Saved data entries:
# # #
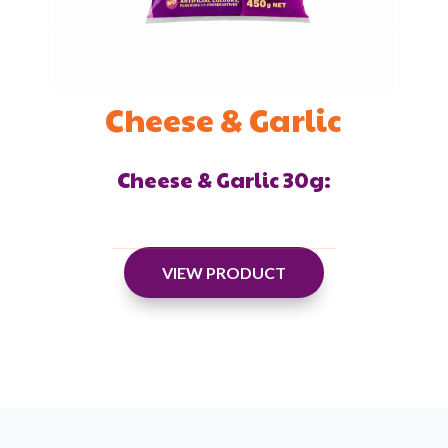
Cheese & Garlic
Cheese & Garlic 30g:
VIEW PRODUCT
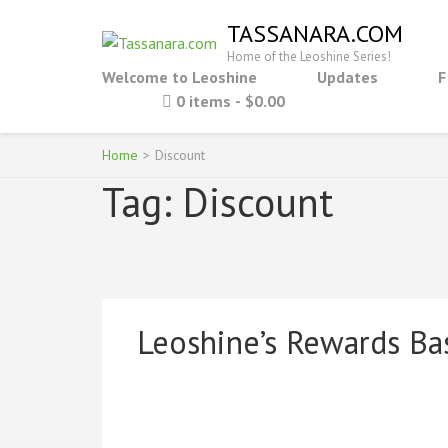
Skip
TASSANARA.COM
to
Home of the Leoshine Series!
content
Welcome to Leoshine
Updates
F
(Press
0 items
$0.00
Enter)
Home
>
Discount
Tag:
Discount
Leoshine’s Rewards Ba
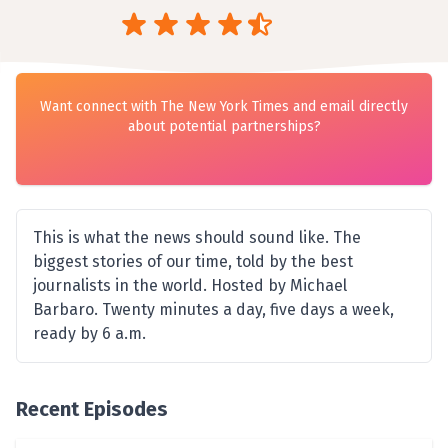
Want connect with The New York Times and email directly
about potential partnerships?
This is what the news should sound like. The
biggest stories of our time, told by the best
journalists in the world. Hosted by Michael
Barbaro. Twenty minutes a day, five days a week,
ready by 6 a.m.
Recent Episodes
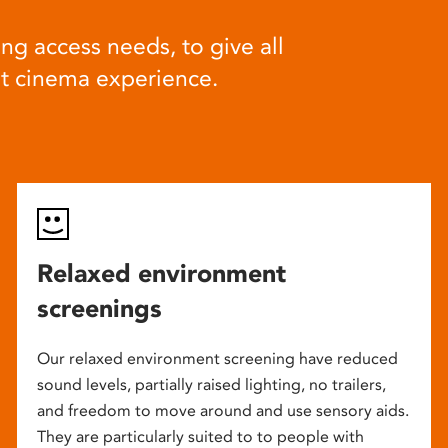
ng access needs, to give all
at cinema experience.
Relaxed environment
screenings
Our relaxed environment screening have reduced
sound levels, partially raised lighting, no trailers,
and freedom to move around and use sensory aids.
They are particularly suited to to people with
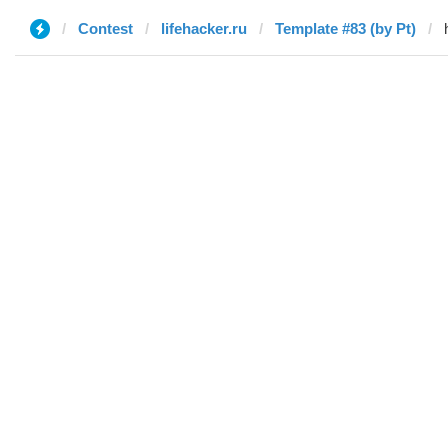
Contest
lifehacker.ru
Template #83 (by Pt)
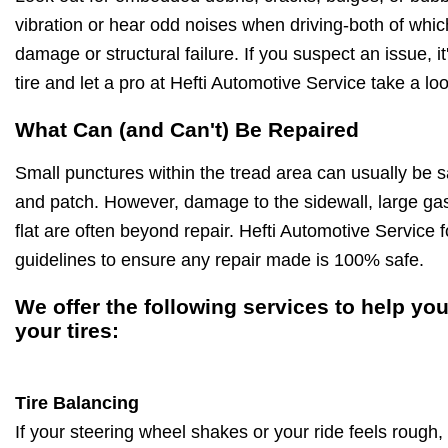
vibration or hear odd noises when driving-both of whic
damage or structural failure. If you suspect an issue, it
tire and let a pro at Hefti Automotive Service take a loo
What Can (and Can't) Be Repaired
Small punctures within the tread area can usually be s
and patch. However, damage to the sidewall, large gash
flat are often beyond repair. Hefti Automotive Service f
guidelines to ensure any repair made is 100% safe.
We offer the following services to help you
your tires:
Tire Balancing
If your steering wheel shakes or your ride feels rough,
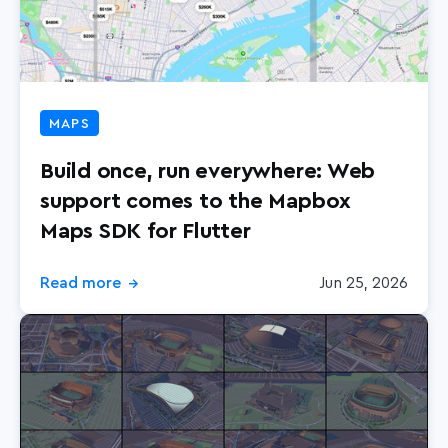
MAPS
Build once, run everywhere: Web
support comes to the Mapbox
Maps SDK for Flutter
Read more
Jun 25, 2026
→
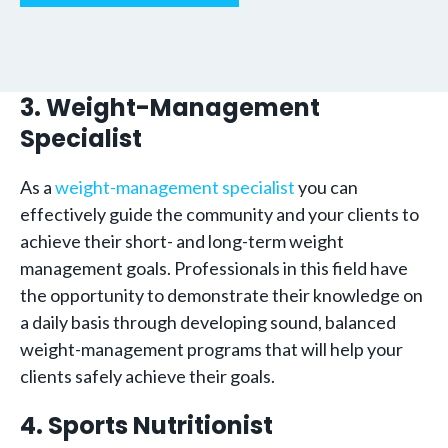
3. Weight-Management
Specialist
As a
weight-management specialist
you can
effectively guide the community and your clients to
achieve their short- and long-term weight
management goals. Professionals in this field have
the opportunity to demonstrate their knowledge on
a daily basis through developing sound, balanced
weight-management programs that will help your
clients safely achieve their goals.
4. Sports Nutritionist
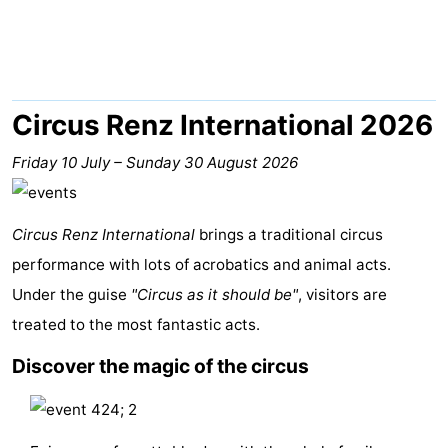
breakfasts)
Cottages
-
Buitenheem
-
Circus Renz International 2026
De
-
Friday 10 July
–
Sunday 30 August 2026
Oase
Duinoord
-
Circus Renz International
brings a traditional circus
Ginsterveld
-
performance with lots of acrobatics and animal acts.
Under the guise
Julianahoeve
-
"Circus as it should be"
, visitors are
treated to the most fantastic acts.
Livingstone
-
Discover the magic of the circus
Port
-
Greve
Port
-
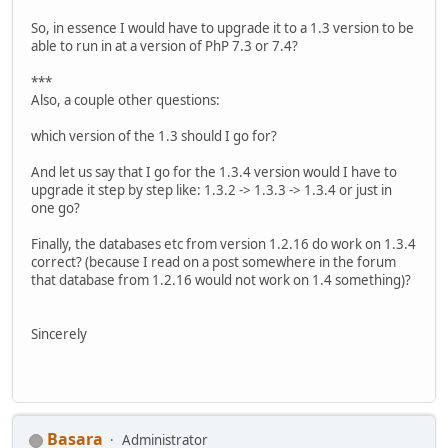
So, in essence I would have to upgrade it to a 1.3 version to be
able to run in at a version of PhP 7.3 or 7.4?
***
Also, a couple other questions:
which version of the 1.3 should I go for?
And let us say that I go for the 1.3.4 version would I have to
upgrade it step by step like: 1.3.2 -> 1.3.3 -> 1.3.4 or just in
one go?
Finally, the databases etc from version 1.2.16 do work on 1.3.4
correct? (because I read on a post somewhere in the forum
that database from 1.2.16 would not work on 1.4 something)?
Sincerely
Basara
Administrator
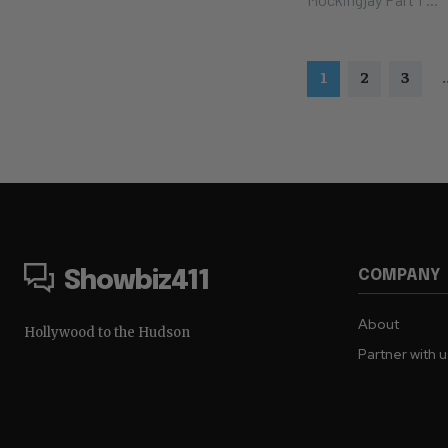
1
2
3
.
COMPANY
Showbiz411
About
Hollywood to the Hudson
Partner with 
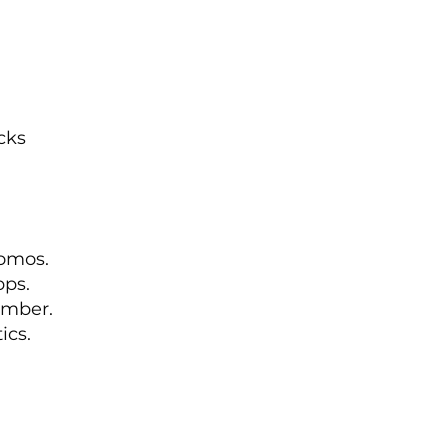
cks
romos.
pps.
ember.
ics.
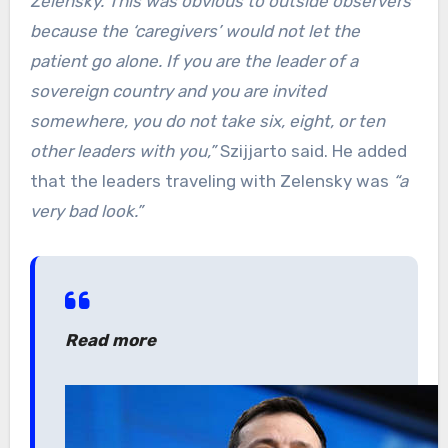
Zelensky. This was obvious to outside observers
because the ‘caregivers’ would not let the
patient go alone. If you are the leader of a
sovereign country and you are invited
somewhere, you do not take six, eight, or ten
other leaders with you,”
Szijjarto said. He added
that the leaders traveling with Zelensky was
“a
very bad look.”
Read more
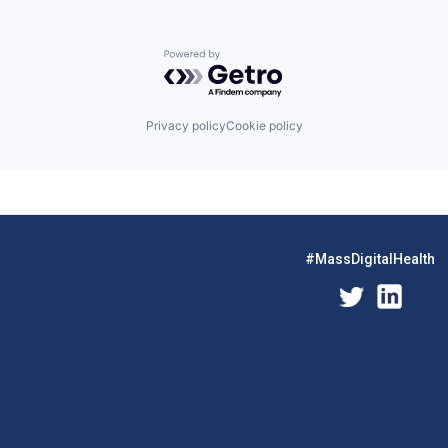
Powered by Getro.com
Privacy policy
Cookie policy
#MassDigitalHealth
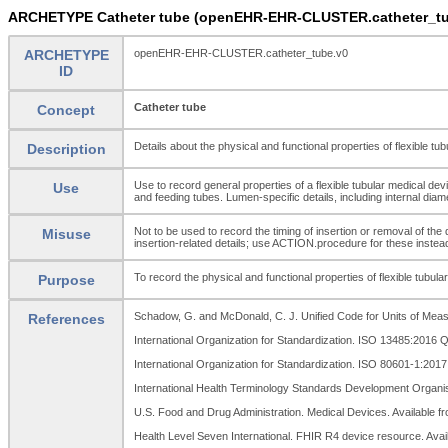
ARCHETYPE Catheter tube (openEHR-EHR-CLUSTER.catheter_tu
ARCHETYPE
openEHR-EHR-CLUSTER.catheter_tube.v0
ID
Catheter tube
Concept
Details about the physical and functional properties of flexible tub
Description
Use to record general properties of a flexible tubular medical dev
Use
and feeding tubes. Lumen-specific details, including internal d
Not to be used to record the timing of insertion or removal of t
Misuse
insertion-related details; use ACTION.procedure for these instea
To record the physical and functional properties of flexible tubula
Purpose
Schadow, G. and McDonald, C. J. Unified Code for Units of Measu
References
International Organization for Standardization. ISO 13485:2016
International Organization for Standardization. ISO 80601-1:201
International Health Terminology Standards Development Organi
U.S. Food and Drug Administration. Medical Devices. Available f
Health Level Seven International. FHIR R4 device resource. Avai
# # #
WHAT YOU ARE ASKED TO DO: Output each line above exactly as it stands, omitting the pictures.

YOUR SOLUTION:
Cheese & Garlic
Cheese & Garlic 30g:
VIEW PRODUCT
Skip
TASSANARA.COM
to
Home of the Leoshine Series!
content
Welcome to Leoshine
Updates
F
(Press
0 items
$0.00
Enter)
Home
>
Discount
Tag:
Discount
Leoshine’s Rewards Ba
Want connect with The New York Times and email directly
about potential partnerships?
This is what the news should sound like. The
biggest stories of our time, told by the best
journalists in the world. Hosted by Michael
Barbaro. Twenty minutes a day, five days a week,
ready by 6 a.m.
Recent Episodes
ng access needs, to give all
at cinema experience.
Relaxed environment
screenings
Our relaxed environment screening have reduced
sound levels, partially raised lighting, no trailers,
and freedom to move around and use sensory aids.
They are particularly suited to to people with
Contest
lifehacker.ru
Template #83 (by Pt)
vibration or hear odd noises when driving-both of whic
damage or structural failure. If you suspect an issue, it
tire and let a pro at Hefti Automotive Service take a loo
What Can (and Can't) Be Repaired
Small punctures within the tread area can usually be s
and patch. However, damage to the sidewall, large gash
flat are often beyond repair. Hefti Automotive Service f
guidelines to ensure any repair made is 100% safe.
We offer the following services to help you
your tires:
Tire Balancing
If your steering wheel shakes or your ride feels rough,
MAPS
Build once, run everywhere: Web
support comes to the Mapbox
Maps SDK for Flutter
Read more
Jun 25, 2026
→
3. Weight-Management
Specialist
As a
weight-management specialist
you can
effectively guide the community and your clients to
achieve their short- and long-term weight
management goals. Professionals in this field have
the opportunity to demonstrate their knowledge on
a daily basis through developing sound, balanced
weight-management programs that will help your
clients safely achieve their goals.
4. Sports Nutritionist
breakfasts)
Cottages
-
Buitenheem
-
Circus Renz International 2026
De
-
Friday 10 July
–
Sunday 30 August 2026
Oase
Duinoord
-
Circus Renz International
brings a traditional circus
Ginsterveld
-
performance with lots of acrobatics and animal acts.
Under the guise
Julianahoeve
-
"Circus as it should be"
, visitors are
treated to the most fantastic acts.
Livingstone
-
Discover the magic of the circus
Port
-
Greve
Port
-
So, in essence I would have to upgrade it to a 1.3 version to be
able to run in at a version of PhP 7.3 or 7.4?
***
Also, a couple other questions:
which version of the 1.3 should I go for?
And let us say that I go for the 1.3.4 version would I have to
upgrade it step by step like: 1.3.2 -> 1.3.3 -> 1.3.4 or just in
one go?
Finally, the databases etc from version 1.2.16 do work on 1.3.4
correct? (because I read on a post somewhere in the forum
that database from 1.2.16 would not work on 1.4 something)?
Sincerely
Basara
Administrator
1
2
3
.
COMPANY
Showbiz411
About
Hollywood to the Hudson
Partner with 
cks
romos.
pps.
ember.
ics.
Zelensky. This was obvious to outside observers
because the ‘caregivers’ would not let the
patient go alone. If you are the leader of a
sovereign country and you are invited
somewhere, you do not take six, eight, or ten
other leaders with you,”
Szijjarto said. He added
that the leaders traveling with Zelensky was
“a
very bad look.”
Read more
Powered by Getro.com
Privacy policy
Cookie policy
#MassDigitalHealth
ARCHETYPE Catheter tube (openEHR-EHR-CLUSTER.catheter_tu
ARCHETYPE
openEHR-EHR-CLUSTER.catheter_tube.v0
ID
Catheter tube
Concept
Details about the physical and functional properties of flexible tub
Description
Use to record general properties of a flexible tubular medical dev
Use
and feeding tubes. Lumen-specific details, including internal d
Not to be used to record the timing of insertion or removal of t
Misuse
insertion-related details; use ACTION.procedure for these instea
To record the physical and functional properties of flexible tubula
Purpose
Schadow, G. and McDonald, C. J. Unified Code for Units of Measu
References
International Organization for Standardization. ISO 13485:2016
International Organization for Standardization. ISO 80601-1:201
International Health Terminology Standards Development Organi
U.S. Food and Drug Administration. Medical Devices. Available f
Health Level Seven International. FHIR R4 device resource. Avai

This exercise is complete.